Malgré les différences physiopathologiques qui distinguent ces différentes affections neurologiques, elles possèdent comme dénominateur commun : un désordre au niveau du striatum (pré-synaptique dans le cas de la maladie de Parkinson via la dégénération des projections dopaminergiques de la substance noir par compacta) qui affecte la cascade séquentielle de traitement en aval. Le striatum projette ces informations dans la voie directe et indirecte des NGC et pourrait expliquer la coexistence entre les désordres du mouvement hyperkinétiques et hypokinétique (Pradhan et al., 2010; Berardelli et al., 1999). Qui plus est, la majorité des cellules nerveuses de cette structure possèdent la capacité d’intégrer différentes sources d’informations sensorielles (visuelle, somatosensorielle et auditif) chez le chat (Nagy et al., 2006). Cela pourrait expliquer une partie des déficits de traitement et d’intégration sensorielle multimodale observée. Ainsi, les troubles sensorimoteurs posturaux communs dans les désordres des NGC pourraient être causés entre autres par la projection des signaux erronés du striatum vers le tronc cérébral via les voies directe et indirecte.

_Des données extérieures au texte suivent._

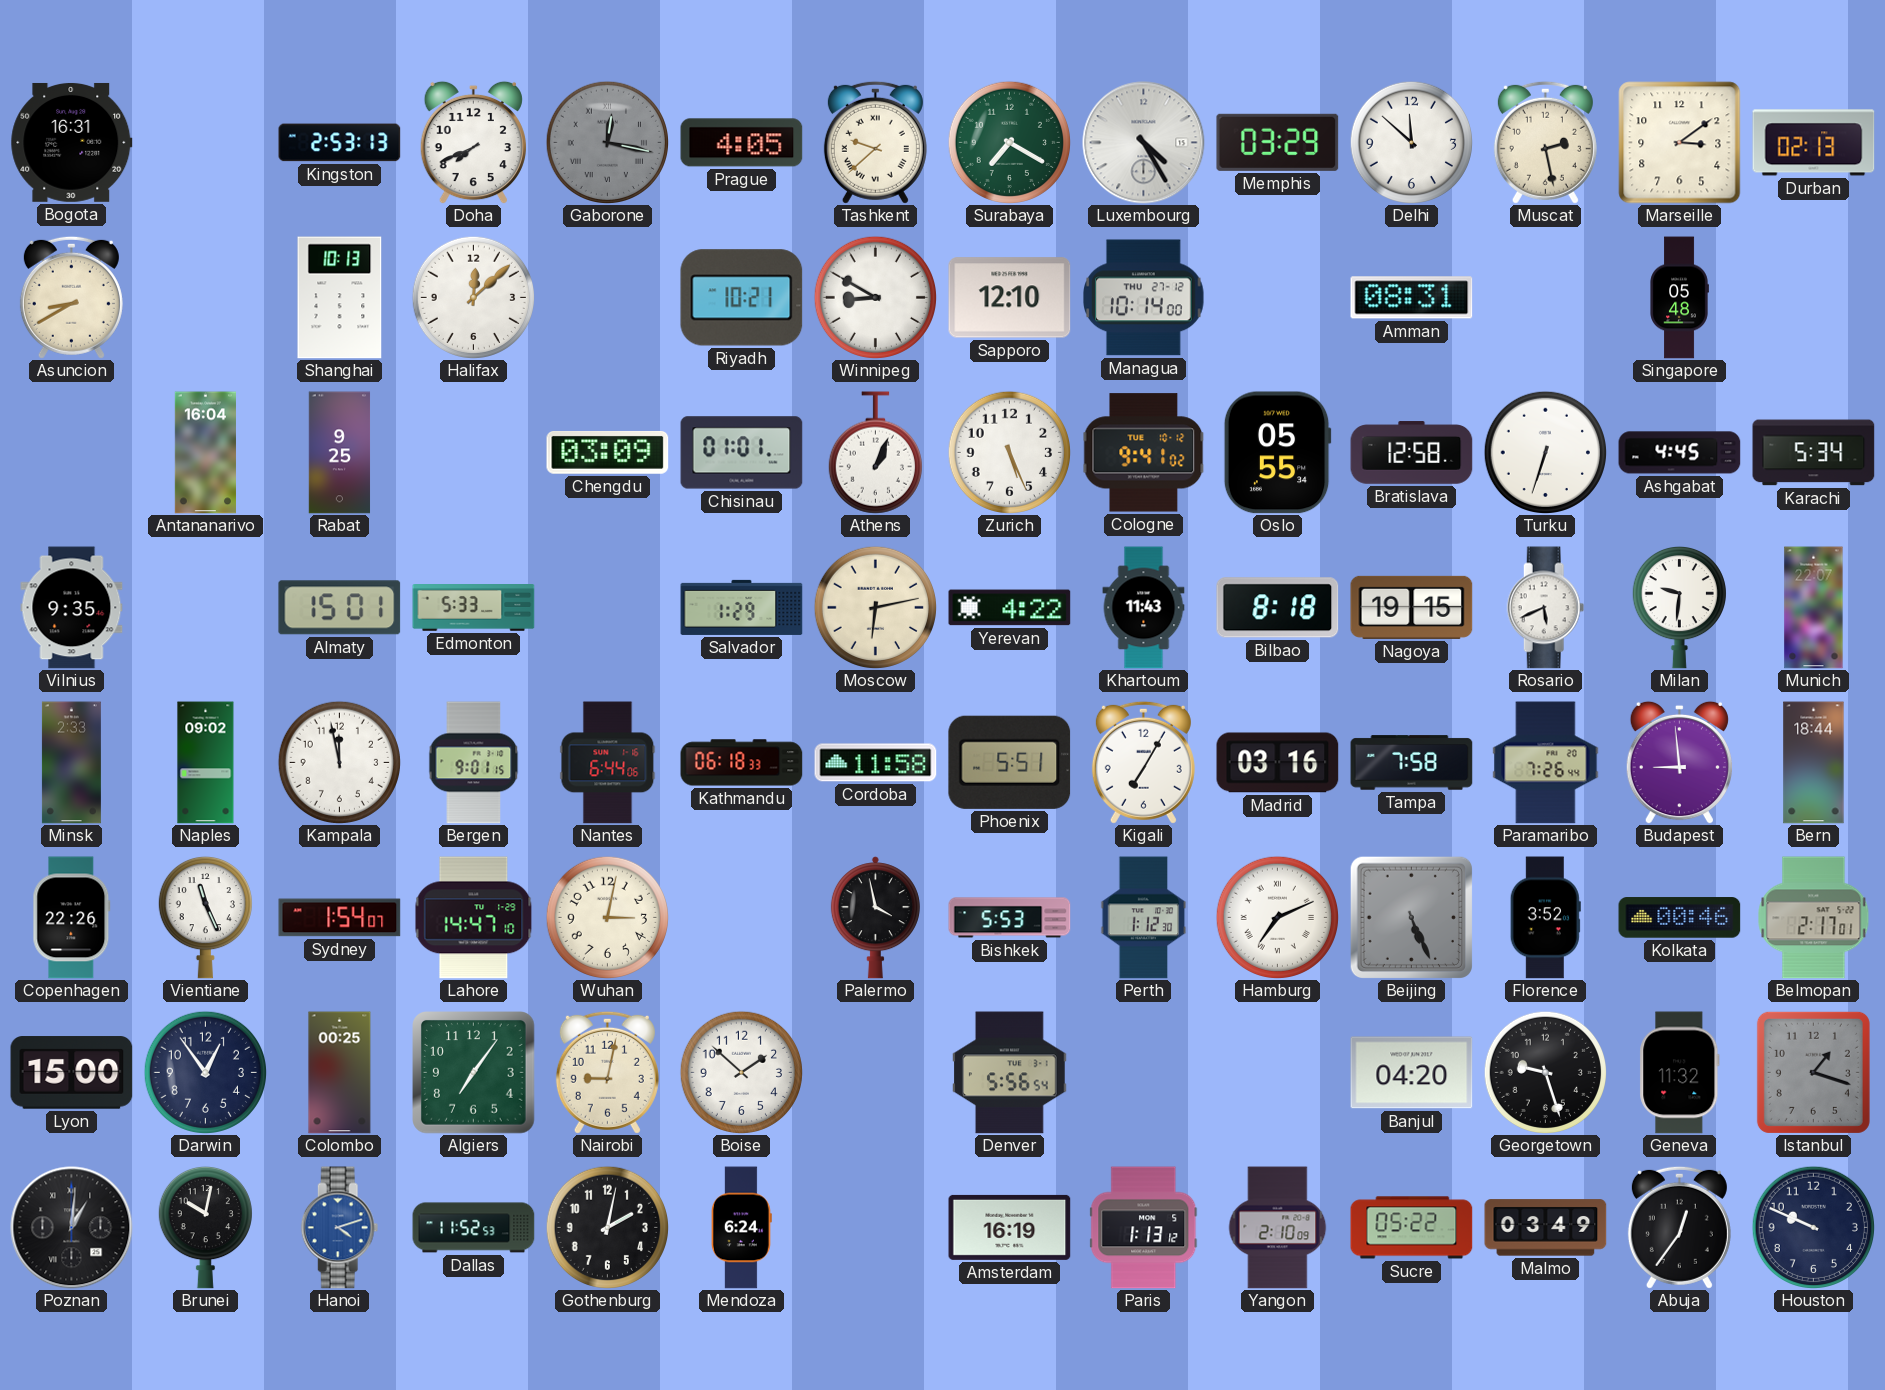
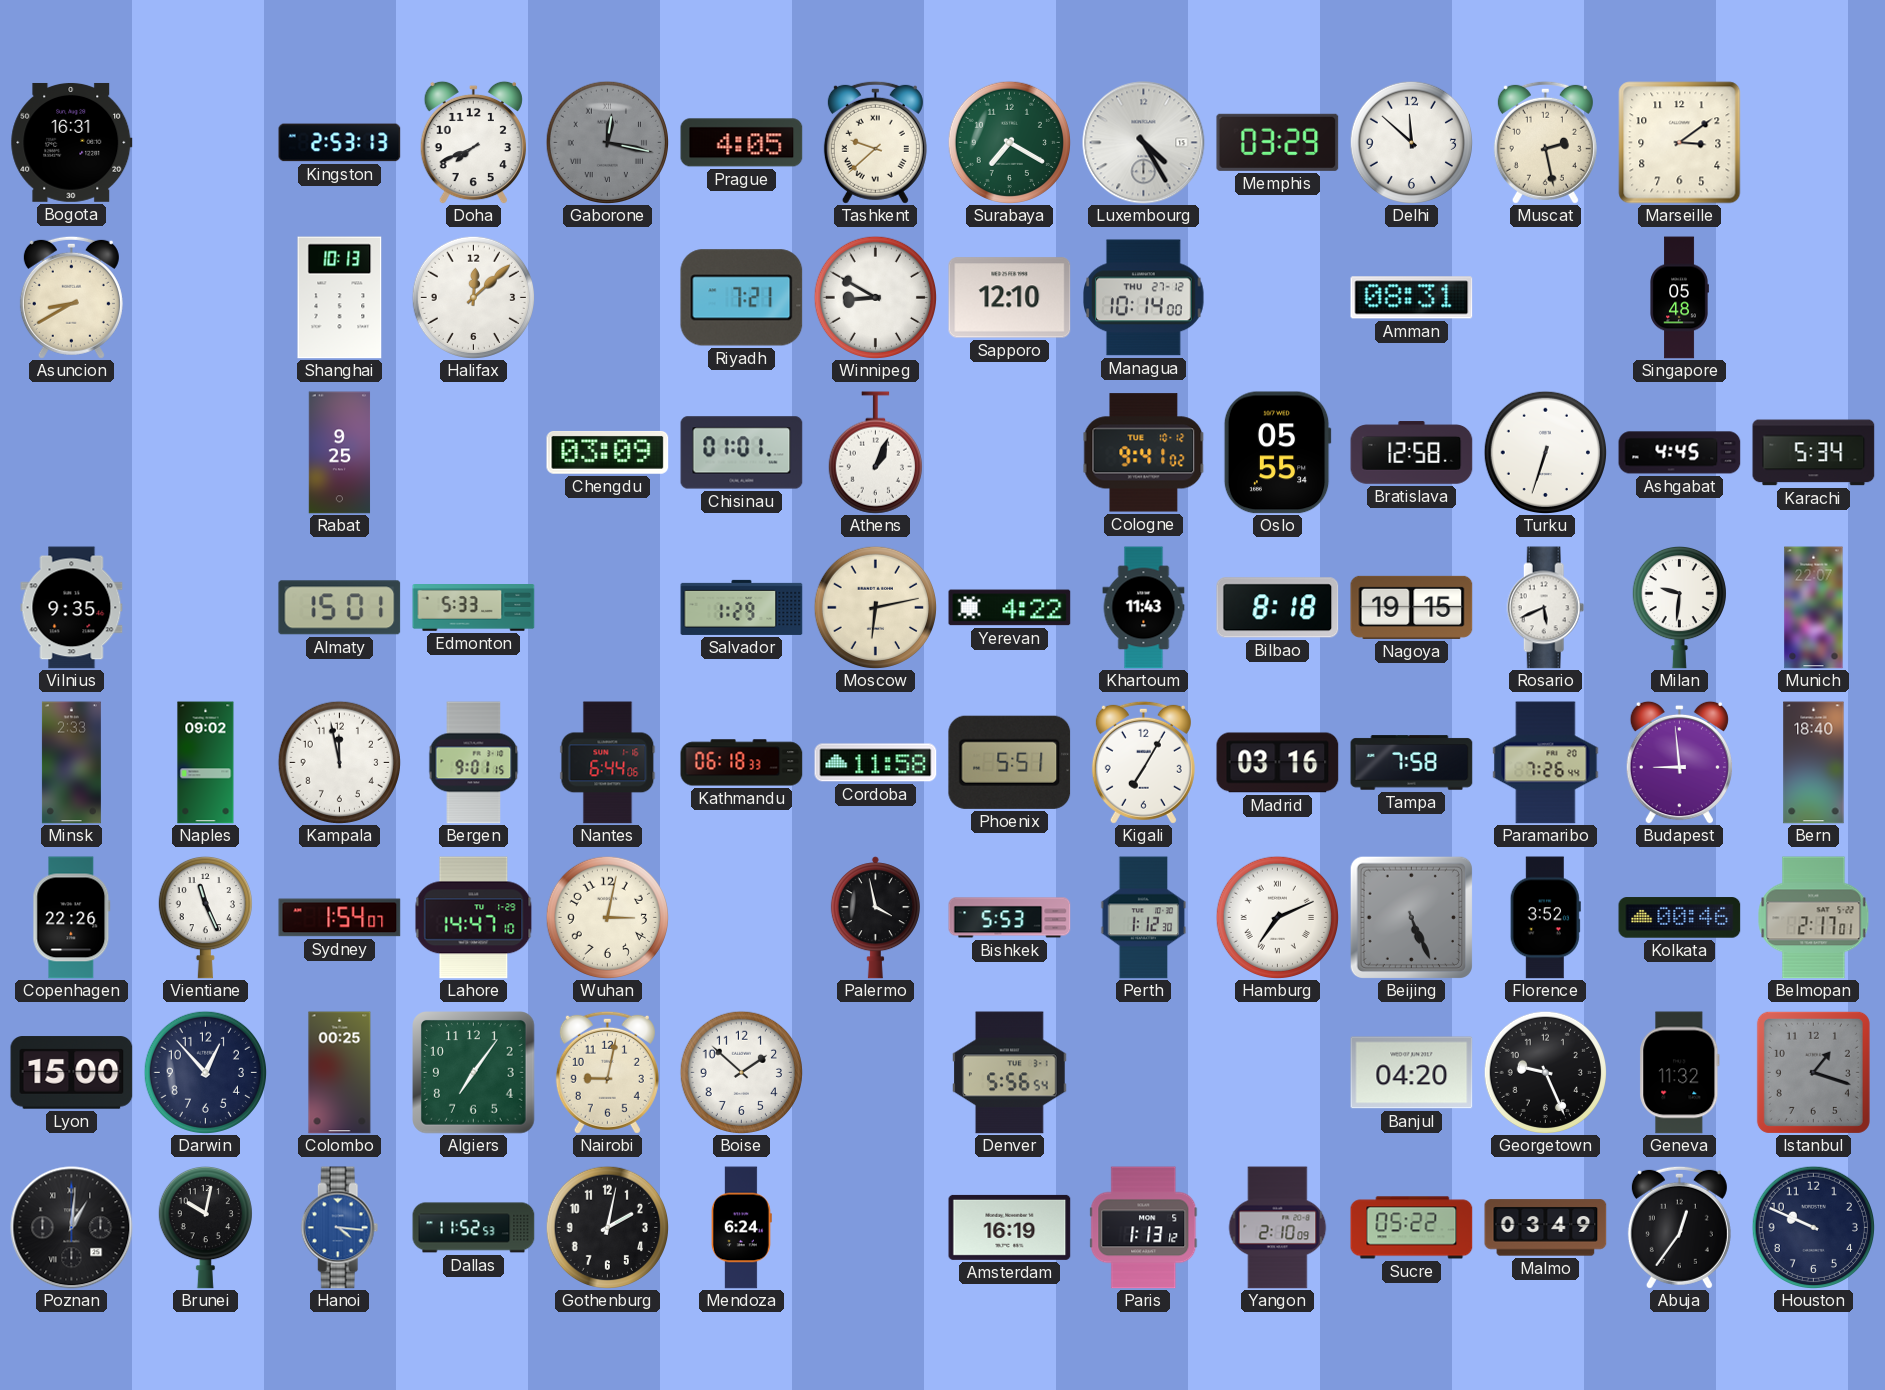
Durban: 02:13 -> none
Riyadh: 10:21 -> 7:21
Antananarivo: 16:04 -> none
Zurich: 5:26 -> none
Bern: 18:44 -> 18:40
Darwin: 12:54 -> 12:53
Georgetown: 9:27 -> 9:26
Hanoi: 4:12 -> 4:16
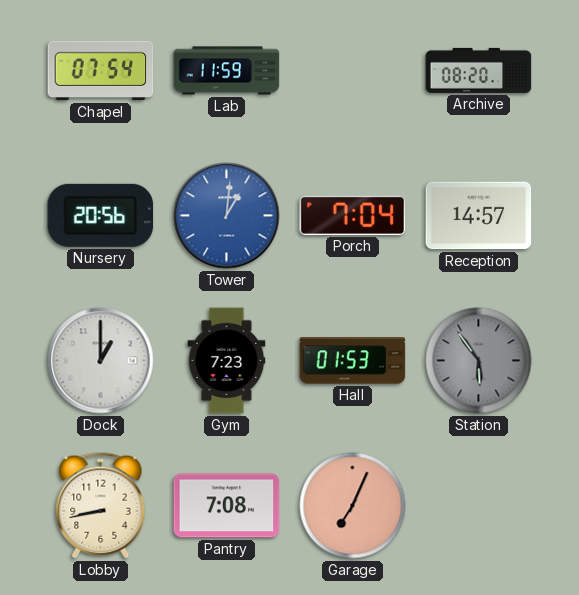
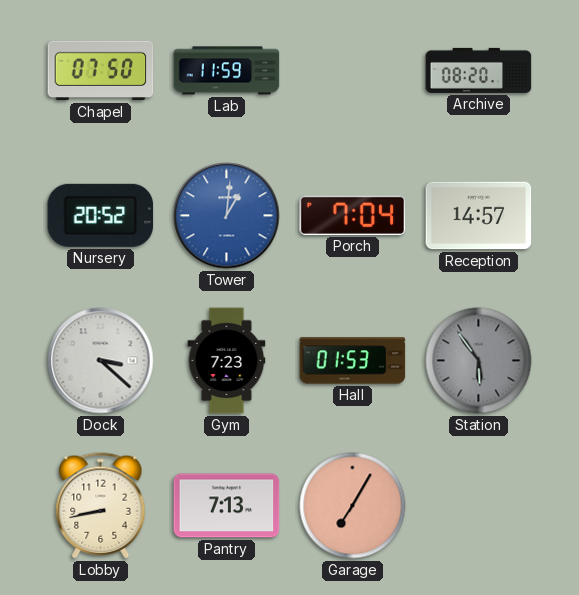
Chapel: 07:54 -> 07:50
Nursery: 20:56 -> 20:52
Dock: 1:00 -> 3:22
Pantry: 7:08 -> 7:13
Garage: 7:04 -> 7:05
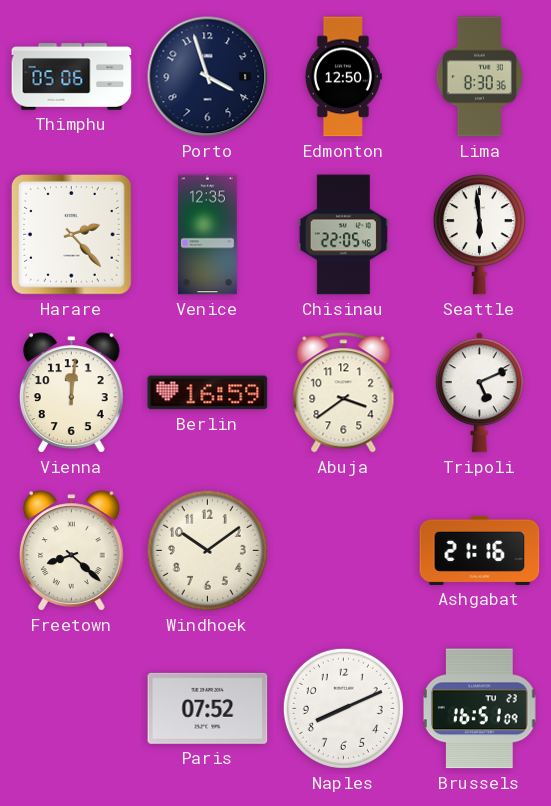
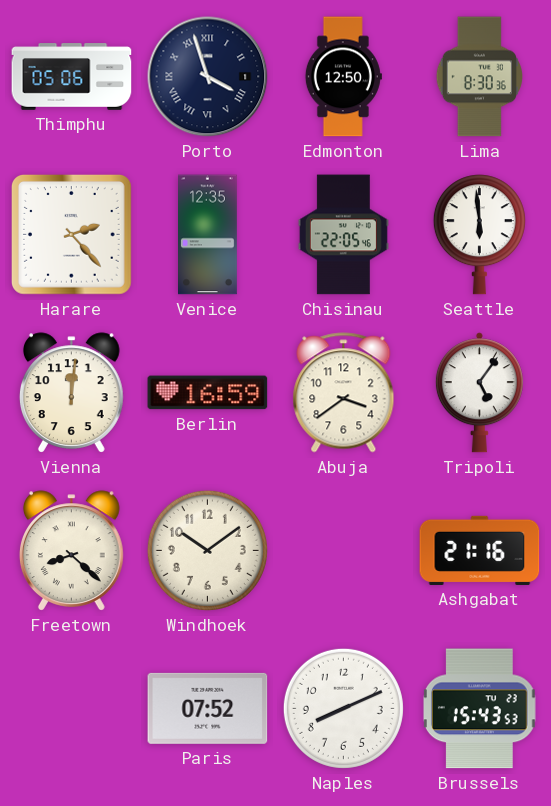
Porto numerals: Arabic -> Roman
Tripoli: 5:11 -> 5:06
Brussels: 16:51 -> 15:43
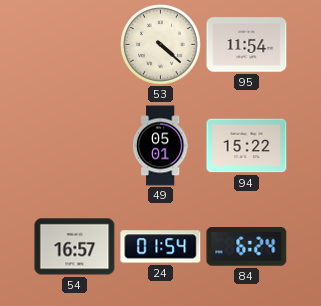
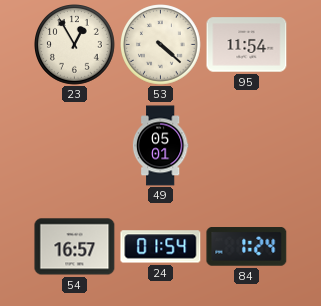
23: none -> 12:55
94: 15:22 -> none
84: 6:24 -> 1:24
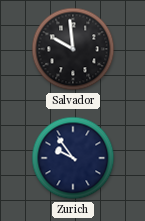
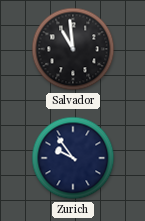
Salvador: 9:59 -> 10:59
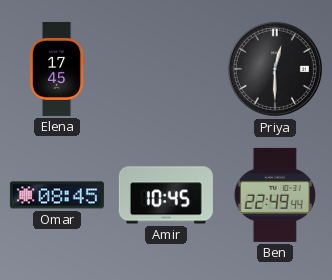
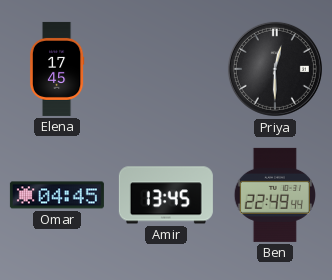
Omar: 08:45 -> 04:45
Amir: 10:45 -> 13:45
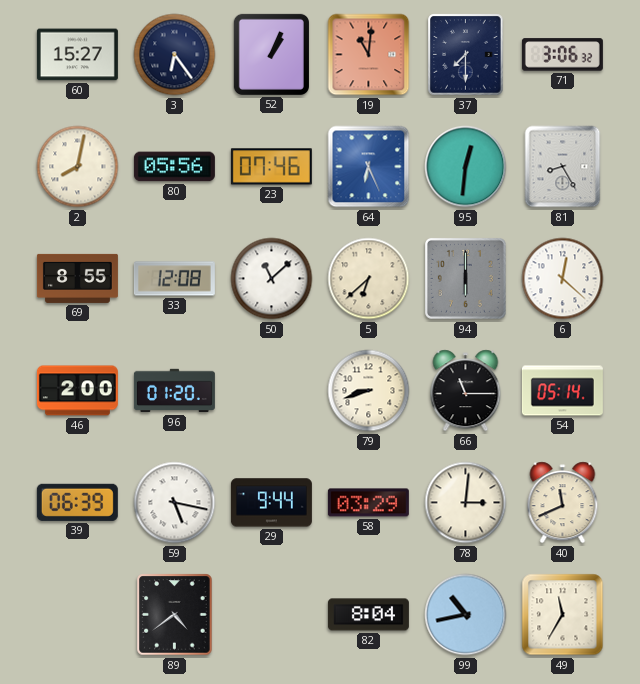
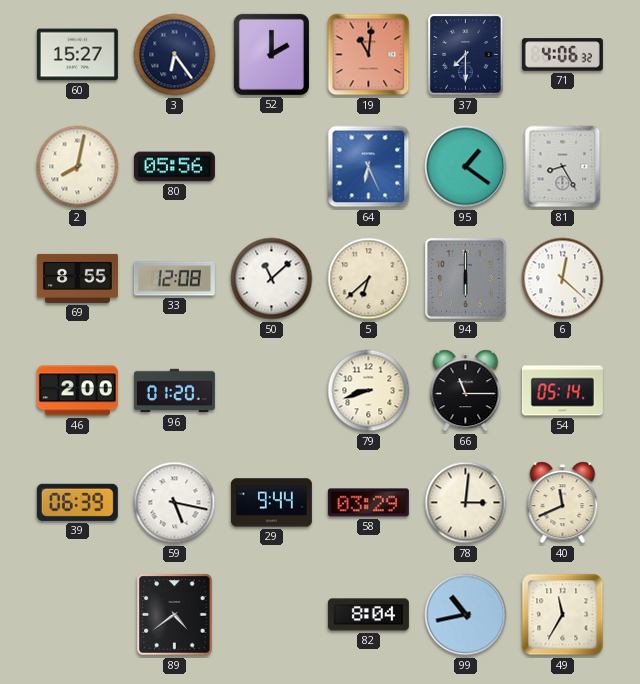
52: 1:04 -> 2:00
71: 3:06 -> 4:06
23: 07:46 -> none
95: 12:31 -> 1:21
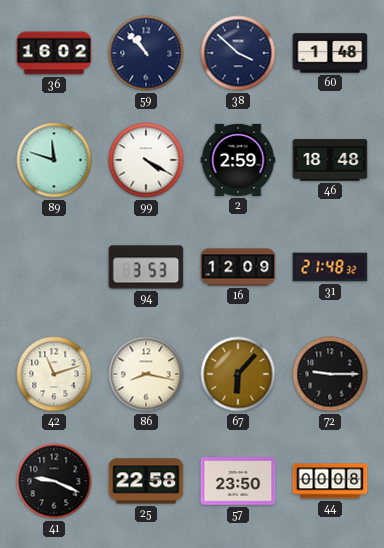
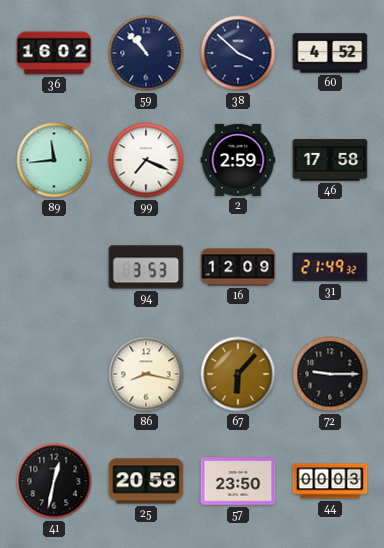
60: 1:48 -> 4:52
89: 11:48 -> 11:44
99: 4:20 -> 7:19
46: 18:48 -> 17:58
31: 21:48 -> 21:49
42: 11:12 -> none
41: 9:19 -> 12:32
25: 22:58 -> 20:58
44: 00:08 -> 00:03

En somme, bien que les mouvements involontaires soient très différents dans les désordres des NGC, les déficits sensorimoteurs du contrôle du mouvement global sont très similaires. De plus, nous pouvons observer cette même tendance dans les mouvements fins (Abbuzzese et Berardelli 2003). Le traitement et l’intégration des afférences sont des facteurs critiques dans le contrôle moteur et de nombreuses d’études démontrent une association entre les deux (Mancini et al., 2008; Salomonczyk et al., 2010; Tagliabue et al., 2009; Tian 1991; Jacobs et Horak 2007). Plus la transformation sensorimotrice sera complexe, plus le mouvement sera affecté (Lemay et al., 2005). Certains chercheurs mentionnent que les déficits de l’intégration sensorielle déficiente accentueraient les troubles de la posture (Vissier et Bloem 2005; Horak et al., 2005; Tagliabue et al., 2009; Mitchell et al., 1995; Abbruzzese et Berardelli 2003). Est- ce que les troubles de traitements et d’intégration sensoriels accentuent les déficits du contrôle du mouvement et de la posture où ils en sont la cause? Plusieurs études devront encore être effectuées pour répondre clairement à cette question. Toutefois, un portrait de plus en plus étoffé permet de voir un lien commun dans les désordres du mouvement volontaire et automatique dans ces pathologies et supportent l’importance du rôle des NGC dans contrôle de la posture ainsi que dans le traitement et l’intégration des informations sensorielles particulièrement, pour les signaux proprioceptifs.